Abstract Syntax Tree for Programming Language Understanding and Representation: How Far Are We?
@article{2023-AST4PLU,
title={Abstract Syntax Tree for Programming Language Understanding and Representation: How Far Are We?},
author={Weisong Sun, Chunrong Fang, Yun Miao, Yudu You, Mengzhe Yuan, Yuchen Chen, Quanjun Zhang, An Guo, Xiang Chen, Yang Liu, Zhenyu Chen},
journal={arXiv preprint arXiv:2312.00413},
year={2023}
}
This repository contains the implementation code for the experiments in the paper "Abstract Syntax Tree for Programming Language Understanding and Representation: How Far Are We?".
data-process - Contains code for generating AST using JDT, srcML, Antlr and Tree-sitter, and code for preprocessing AST into BFS sequence, SBT, AST Path, Binary Tree and Split AST.
code-clone-detection - Contains code for the code clone detection task using BiLSTM, Transformer, Child-Sum TreeLSTM, N-ary TreeLSTM and AST-Trans.
code-summarization - Contains code for the code summarization task using BiLSTM, Transformer, Child-Sum TreeLSTM, N-ary TreeLSTM and AST-Trans.

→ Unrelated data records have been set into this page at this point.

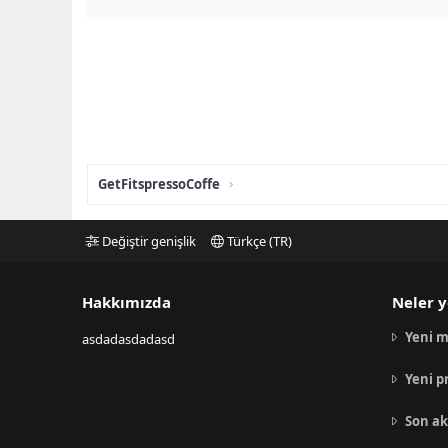
GetFitspressoCoffe
Değiştir genişlik
Türkçe (TR)
Hakkımızda
Neler y
Yeni m
asdadasdadasd
Yeni p
Son ak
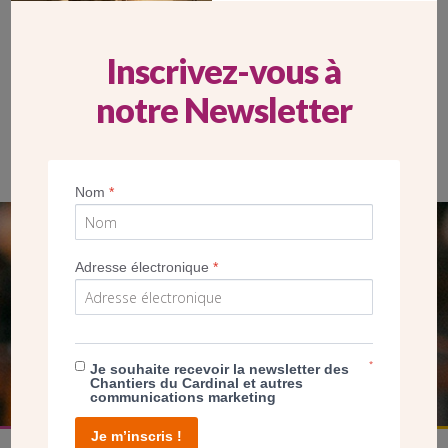
Inscrivez-vous à
notre Newsletter
Françoise Bissara dans son atelier
Nom
*
SEUL VOTRE DON
Adresse électronique
*
NOUS PERMET D’AGIR
FAIRE UN DON
*
Je souhaite recevoir la newsletter des
Chantiers du Cardinal et autres
communications marketing
Je m’inscris !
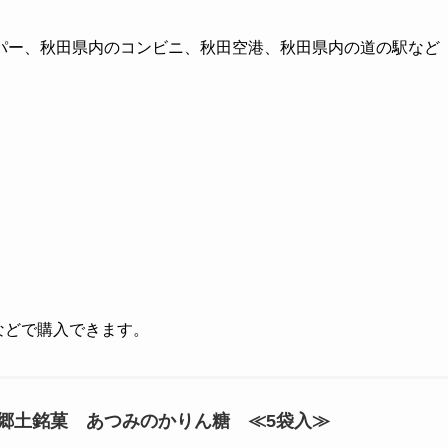
パー、秋田県内のコンビニ、秋田空港、秋田県内の道の駅など
グなどで購入できます。
郷土銘菓 あつみのかりん糖 ≪5袋入≫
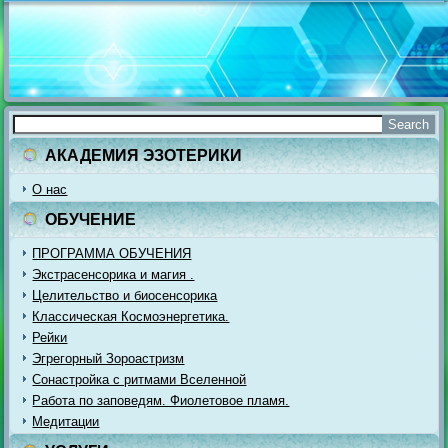
АКАДЕМИЯ ЭЗОТЕРИКИ
О нас
ОБУЧЕНИЕ
ПРОГРАММА ОБУЧЕНИЯ
Экстрасенсорика и магия .
Целительство и биосенсорика
Классическая Космоэнергетика.
Рейки
Эгрегорный Зороастризм
Сонастройка с ритмами Вселенной
Работа по заповедям. Фиолетовое пламя.
Медитации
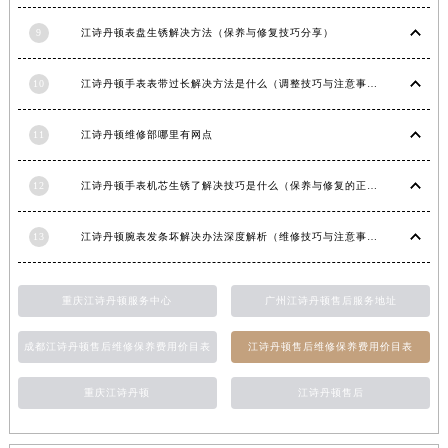
新疆维吾尔自治区阿拉尔市胜利大道江诗丹顿售后服务中心（需提前预约）
9
江诗丹顿表盘生锈解决方法（保养与修复技巧分享）
新疆维吾尔自治区阿拉山口市友好路江诗丹顿售后服务中心（需提前预约）
新疆维吾尔自治区阿勒泰市解放路江诗丹顿售后服务中心（需提前预约）
10
江诗丹顿手表表带过长解决方法是什么（调整技巧与注意事项）
新疆维吾尔自治区阿图什市光明路江诗丹顿售后服务中心（需提前预约）
新疆维吾尔自治区白杨市军垦路江诗丹顿售后服务中心（需提前预约）
11
江诗丹顿维修部哪里有网点
新疆维吾尔自治区北屯市团结路江诗丹顿售后服务中心（需提前预约）
12
江诗丹顿手表机芯生锈了解决技巧是什么（保养与修复的正确方法）
新疆维吾尔自治区博乐市博乐市北京路江诗丹顿售后服务中心（需提前预约）
新疆维吾尔自治区昌吉市延安北路江诗丹顿售后服务中心（需提前预约）
13
江诗丹顿腕表发条坏解决办法深度解析（维修技巧与注意事项）
新疆维吾尔自治区阜康市博峰路江诗丹顿售后服务中心（需提前预约）
新疆维吾尔自治区哈密市伊州区建国北路江诗丹顿售后服务中心（需提前预约）
新疆维吾尔自治区和田市和田市北京西路江诗丹顿售后服务中心（需提前预约）
重庆江诗丹顿服务中心
广州江诗丹顿售后服务地址
新疆维吾尔自治区胡杨河市胡杨河市胡杨路江诗丹顿售后服务中心（需提前预约）
成都江诗丹顿售后维修保养费用价目表
江诗丹顿售后维修保养费用价目表
新疆维吾尔自治区霍尔果斯市亚欧北路江诗丹顿售后服务中心（需提前预约）
新疆维吾尔自治区喀什市解放北路江诗丹顿售后服务中心（需提前预约）
重庆江诗丹顿
江诗丹顿售后
新疆维吾尔自治区可克达拉市幸福路江诗丹顿售后服务中心（需提前预约）
新疆维吾尔自治区克拉玛依市克拉玛依区友谊路江诗丹顿售后服务中心（需提前预约）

code-search - Contains code for the code search task using BiLSTM, Transformer, Child-Sum TreeLSTM, N-ary TreeLSTM and AST-Trans.
The supplemental material of our paper is ./TOSEM 2024_Supplemental Material.pdf.
pip install -r requirements.txt
pytorch-geometric (used for AST-Trans) can be installed by pip install torch-scatter torch-sparse torch-cluster torch-spline-conv torch-geometric -f https://pytorch-geometric.com/whl/torch-1.10.0%2Bcu102.html
Please refer to the README in data-process directory.
Dataset preprocessed by us can be downloaded here.
Run run.py in the code directory.
For specific parameter settings, please refer to the README under each subfolder.
For code clone detection, run evaluator.py in the evaluator directory.
For other tasks, please refer to the README under each subfolder.
Results of our experiments can be found here.